Idea 4: create a contact file for your customers to offer them, for example, a haircut/shampoo on their birthday, offer them a discount voucher. This file will also be used to revive your lost customers. Use the pretext of the loyalty card to ask them for their contact details, or use the guise of sending special offers to get their email addresses.

What you should remember is that loyalty comes first of all through efficient work and dynamic ideas.

How to seduce the customer

Idea 5: Promotions and special operations: this involves taking advantage of the opportunities offered by the calendar to provide special operations: for example, the week of treatment to repair the hair following attacks from the sun, the special Valentine’s Day hairstyle operations, summer color operations, the cut to put on your 31, reductions for under 25s on Friday and Saturday before the festive weekend evenings, etc.

Idea 6: set up a sponsorship system with, for example, a cut/reduction/gift offered for the sponsor and additional care for the sponsored person.

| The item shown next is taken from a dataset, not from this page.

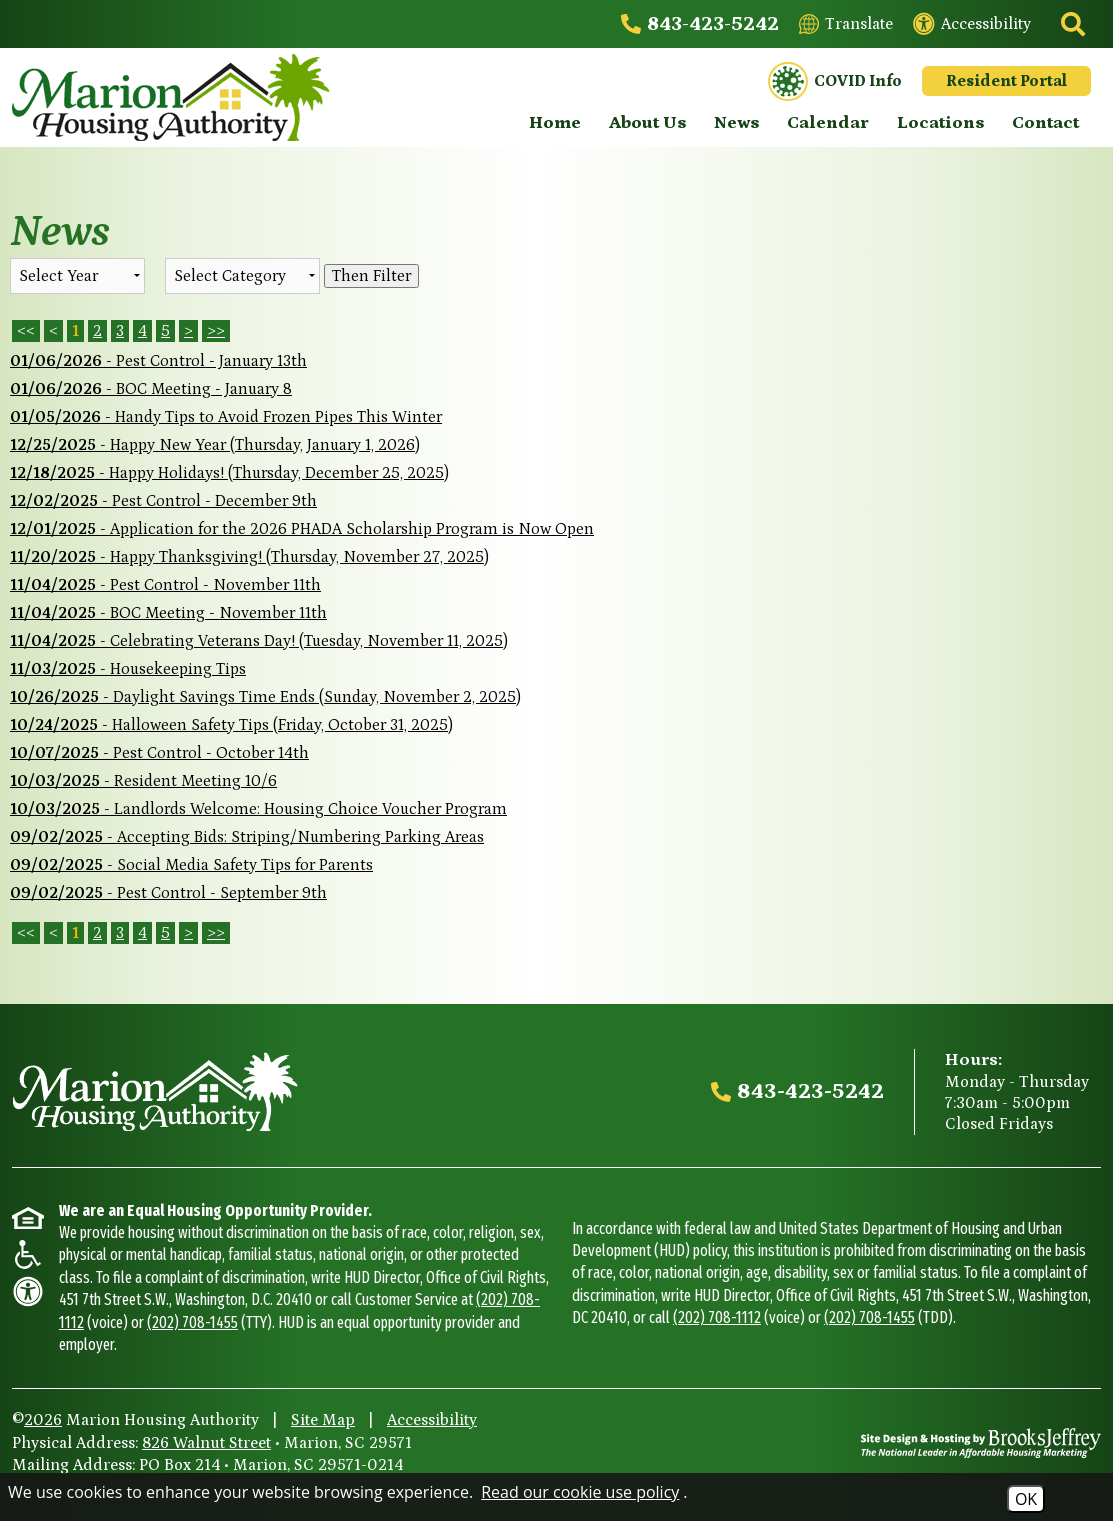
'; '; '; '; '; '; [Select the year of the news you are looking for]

Idea 7: This idea is exciting! Please take photos of your clients before and after their styling. Then ask them for permission to reuse these photos on your website to animate your Facebook, Twitter, or Google+ page and thus highlight your creativity on social networks.

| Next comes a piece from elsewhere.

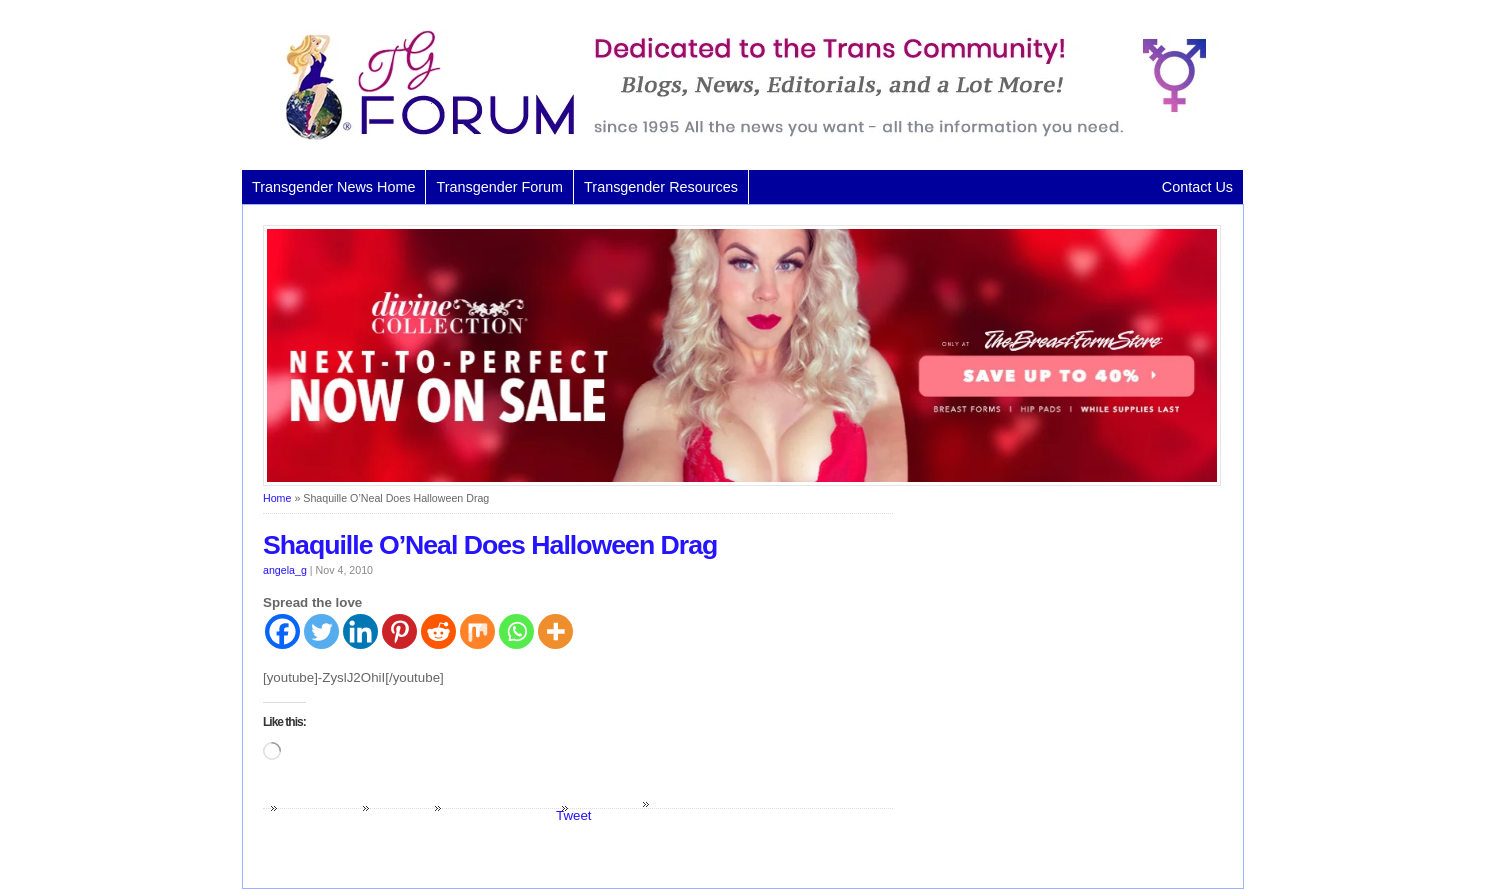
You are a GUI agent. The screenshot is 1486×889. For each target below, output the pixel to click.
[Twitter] (321, 631)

Offer your customers their photos in digital files. Sending your customers their photos is a great way to ask them for their email addresses. Finally, encourage your clients to share their photos themselves (before and after styling) on ​​social networks. The viral nature of this action will make you gain visibility.

Idea 8: create a professional blog. Today, a blog is one of the best ways to make yourself known, and it is a very economical means and an interactive tool that allows you to animate your community of readers. A well-known blog can bring you hundreds or thousands of visitors per day, and therefore the blog is prospecting for you. For example, you can write articles on new hairstyle trends and advise on your care products, possibly including a link to purchase them online.

Finally, through a blog, it is possible to capture visitors’ emails to build a list of subscribers to your newsletter that you will use to send promotions and information to your readership.

Explore your growth drivers

Idea 9: Sell ​​your products. In a hairdressing salon, the most classic way to increase your turnover is your hair care or coloring products’ resale. Other products can also be sold: Hairdressing accessories, fashion accessories, jewelry, sunglasses, hairdryers, or makeup products. The sale of derivative products can represent between 10 and 15% of a hairdressing salon’s turnover.

Your barbershop business plan would be an instrument that represents your organization from start to finish and back to front. We consider it a vital roadmap for Maven business plans that shows where you need your business to go and how you want to go there.

Idea 10: Develop additional services. Faced with the rise of competition, a hairdressing salon has every interest in diversifying. Suppose human resources and the context allow it. In that case, it could be beneficial to develop a service of aesthetic treatments or manicures carried out during styling; physiognomy/makeup advice is also prevalent and appreciated by customers. These services are real growth levers and help to build customer loyalty.

Idea 11: The best advice for the end. Create partnerships with local actors: photographers still need hairdressers, retirement homes also, wedding planners (wedding planners) more. And many other opportunities gravitate in your wake.